La Cour suprême condamne Eduardo Bolsonaro pour contrainte à la justice

L'ancien député Eduardo Bolsonaro, fils de l'ancien président Jair Bolsonaro, a été reconnu coupable mardi par la Cour suprême de contrainte à la justice pour ses efforts auprès du gouvernement des États-Unis pour imposer des sanctions contre le Brésil.

Les quatre juges de la première chambre de la Cour suprême ont voté à l'unanimité la condamnation d'Eduardo Bolsonaro, dont la peine, qui peut varier entre un et quatre ans, sera définie ci-dessous, après une pause de quinze minutes dans la séance.

Le magistrat Alexandre de Moraes, juge d'instruction chargé de l'affaire, a déclaré qu'Eduardo Bolsonaro lui-même avait admis avoir déménagé aux États-Unis en 2025 dans le but de négocier avec l'administration américaine l'imposition de sanctions contre les juges qui poursuivaient son père, dans le but d'éviter une éventuelle condamnation, selon EFE.

L'ancien dirigeant, leader de l'extrême droite brésilienne, a été condamné en septembre dernier à 27 ans de prison pour avoir fomenté un coup d'État après avoir perdu les élections de 2022 face à son successeur, Luiz Inácio Lula da Silva.

Au cours de son discours, De Moraes a montré plusieurs vidéos de déclarations et d'entretiens dans lesquelles l'ancien député fait référence aux efforts qu'il a déployés à Washington pour promouvoir des sanctions contre le Brésil et contre les juges de la Cour suprême.

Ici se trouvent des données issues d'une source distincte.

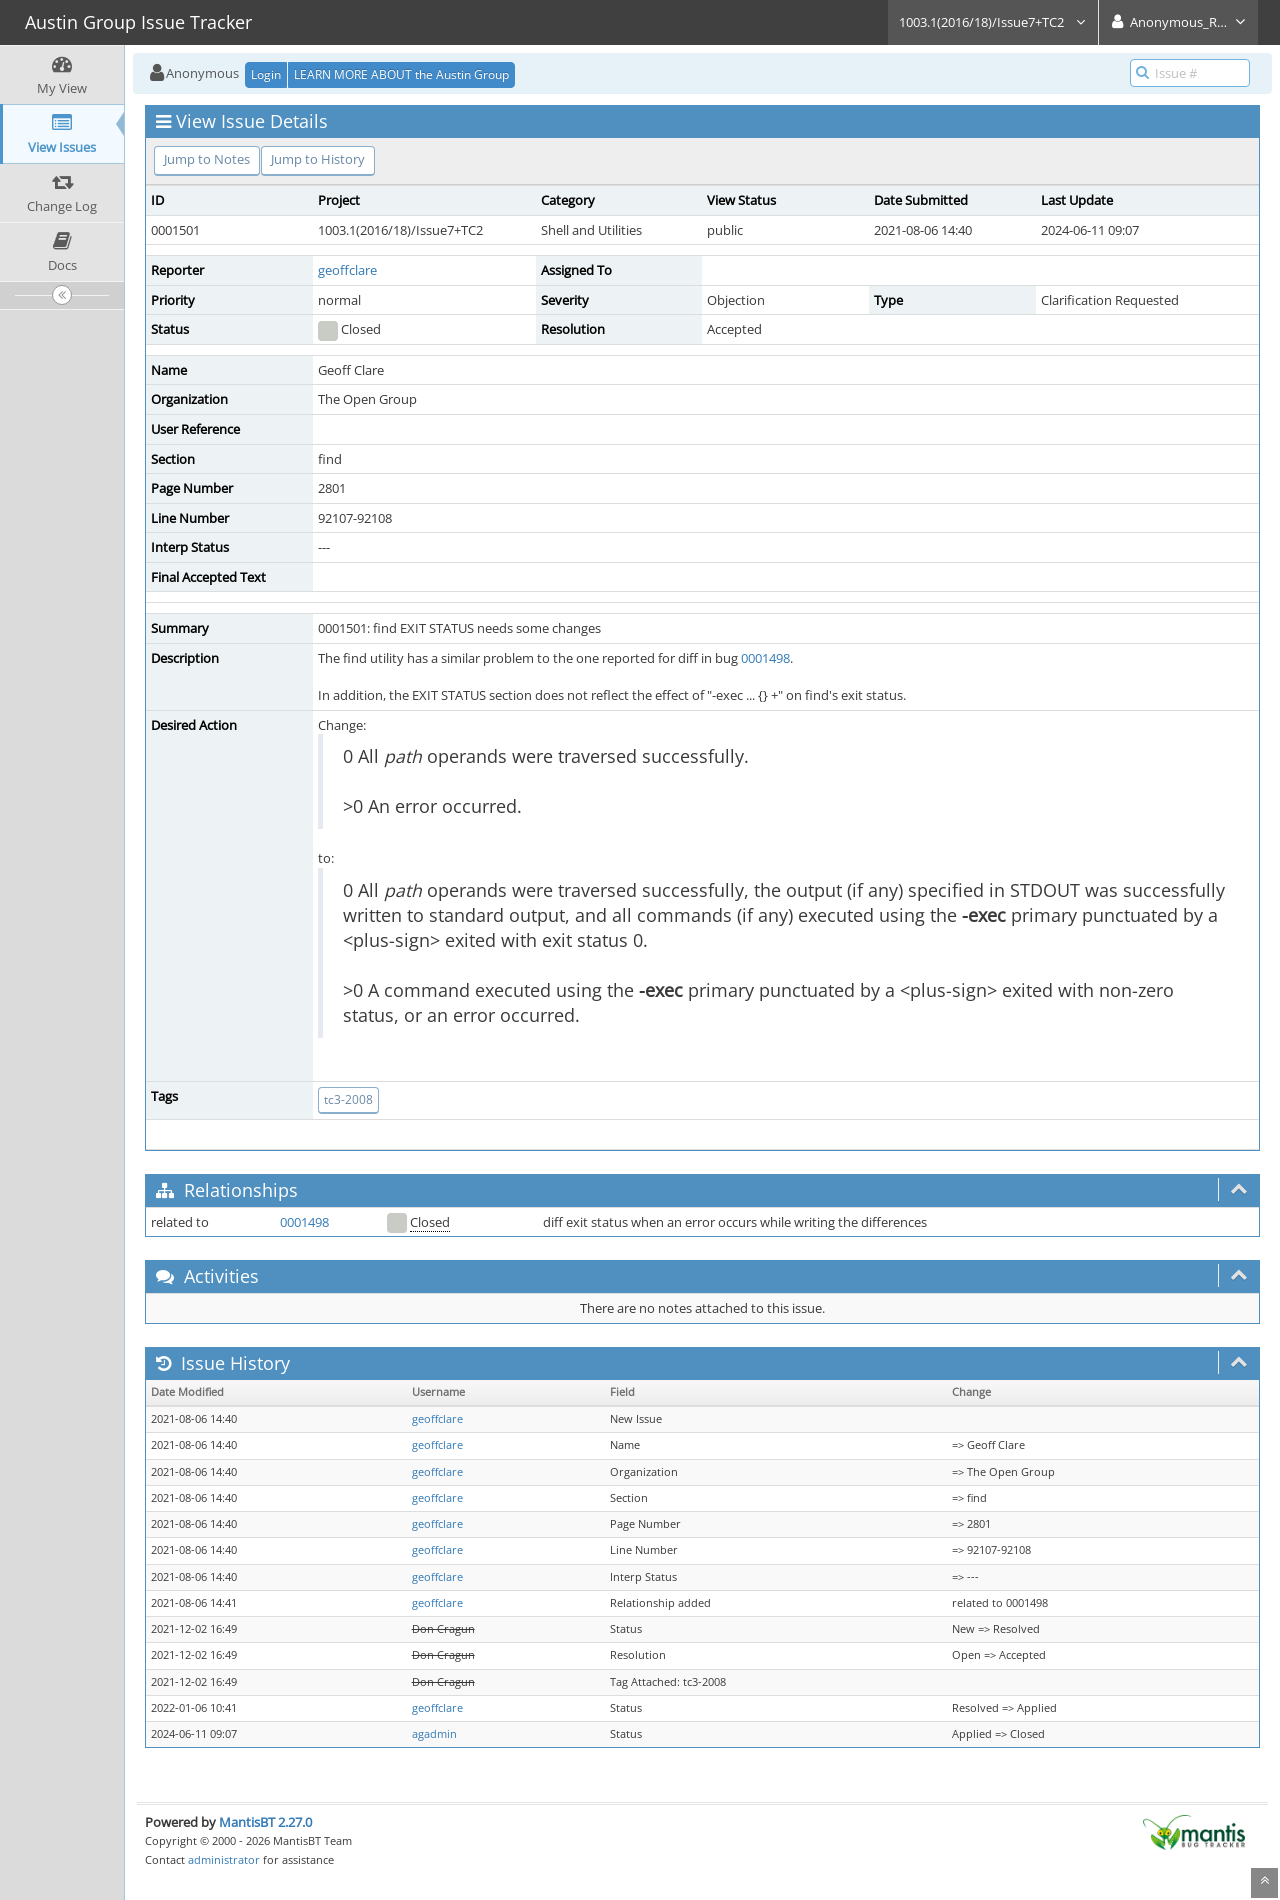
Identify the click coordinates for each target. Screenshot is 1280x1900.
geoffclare (347, 270)
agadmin (434, 1734)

« Les menaces ont été mises à exécution à travers des sanctions contre les magistrats de ce Tribunal, contre le procureur général de la République et contre le Brésil, à travers des tarifs douaniers », a déclaré le juge.

Les juges ont également rejeté les demandes d'annulation de la procédure présentées par la défense de Bolsonaro, qui alléguaient la partialité présumée du juge et le manque de notification à l'accusé.

Le défenseur public Esdras dos Santos Carvalho, défenseur public désigné pour représenter l'ancien député, a nié les accusations, affirmant qu'il se limitait à exercer un « dialogue politique » avec le gouvernement des États-Unis.

Carvalho a souligné que Bolsonaro « n'avait aucun pouvoir de décision sur la politique étrangère américaine » et n'avait pas eu recours à la violence ni à de graves menaces, circonstances nécessaires au crime de coercition.

Cette thèse a été rejetée par les juges, qui ont interprété que la victime de ces menaces était le système judiciaire brésilien.

Eduardo Bolsonaro s'est installé aux États-Unis en février 2025 pour renforcer ses liens avec l'administration du président Donald Trump.

L'année dernière, le gouvernement américain a imposé des sanctions à plusieurs juges de la Cour suprême du Brésil qui ont jugé et condamné l'ancien président Jair Bolsonaro pour tentative de coup d'État.

Washington a également justifié l'imposition de droits de douane au Brésil dans le processus judiciaire contre Bolsonaro, que Trump a qualifié de « chasse aux sorcières ».

Le fils de l'ancien président et frère du sénateur et candidat à la présidentielle Flávio Bolsonaro reste aux États-Unis, il n'a donc pas participé personnellement au procès et a été représenté par un défenseur public.

Le procès s'est déroulé devant la Première Chambre de la Cour suprême, composée de quatre juges au profil progressiste, parmi lesquels Cristino Zanin, ancien avocat de Lula, et Flávio Dino, ancien ministre du gouvernement de Lula.